During the recession, it seemed that most financial executives at mid-market companies were doubling their money the old-fashioned way: by folding up available cash and sticking it back into the company coffers.
Now that the once-sluggish economy shows signs of picking up steam, mid-market executives are starting to spend. Findings from Deloitte Growth Enterprise Services’ 2014 Mid-Market Perspectives survey show that the majority of mid-market executives polled are confident that the economy will continue its slow but steady progress. The number of executives citing the uncertain economy as an obstacle to company growth has dropped from 59 percent last year to less than half (41%) in 2014. As such, they’re ready to invest in growth strategies such as adding jobs, moving forward with capital projects, and investing in technology.
Specifically the survey found:
- Thirty seven percent said their company increased its full-time staff and 43 percent expect their company to hire more over the next 12 months.
- Hiring and training came in second only to the development of new products and services as a top investment priority in the coming year.
- More than a third of the respondents said they will upgrade existing IT systems or implement new systems this year.
Make Profits, Not Price Cuts
In their book, The Three Rules: How Exceptional Companies Think, Deloitte researcher Michael Raynor and Deloitte’s chief strategy officer Mumtaz Ahmed suggested three ways for companies to achieve superior profitability.
Rule 1. Better before cheaper: Don’t compete on price, compete on value.
Rule 2. Revenue before cost: Drive profitability first through higher prices, then through higher volume, and only rarely through lower cost.
Rule 3. There are no other rules: View every decision through the lens of the first two rules.
Though larger, public companies tend to slash prices when profits come under pressure, Deloitte’s survey found nearly half of CFOs surveyed this year said new product development was a priority and that they’re not skimping on quality and don’t want to compete on price. The numbers break out like so:
- Less than 20 percent report frequently lowering price to keep business in response to customer pressure.
- Thirty seven percent report frequently finding new customers with greater willingness to pay.
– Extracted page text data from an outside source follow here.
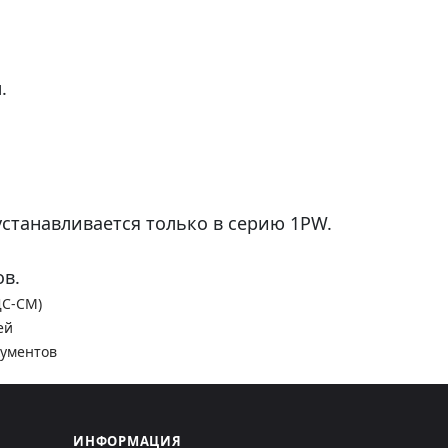
.
станавливается только в серию 1PW.
в.
ДС-СМ)
ей
кументов
ИНФОРМАЦИЯ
- Only 26 percent cut price to maintain volume.
- Half say they invest in quality in order to increase volume.
A Fresh Face for Growth
Both talent and technology rose to the top of the priority list of mid-market executives’ growth strategies. Hiring and training was cited by nearly half (41%) of those surveyed, a 10 percent increase over those asked the same question this past fall.
All this interest in hiring hasn’t appeared to cause a shortage of skilled talent. Among those surveyed, few said they were having trouble recruiting new staff. That may be because companies are shifting the way they scout new hires. In a separate study, Deloitte found that 60 percent of those polled said they’d given their talent sourcing strategy a makeover, and replaced traditional teams with “talent acquisition” aimed at building their brand, using social media and leveraging internal referrals. Other engagement strategies include accessing talent through joint ventures, contracting, and freelancing.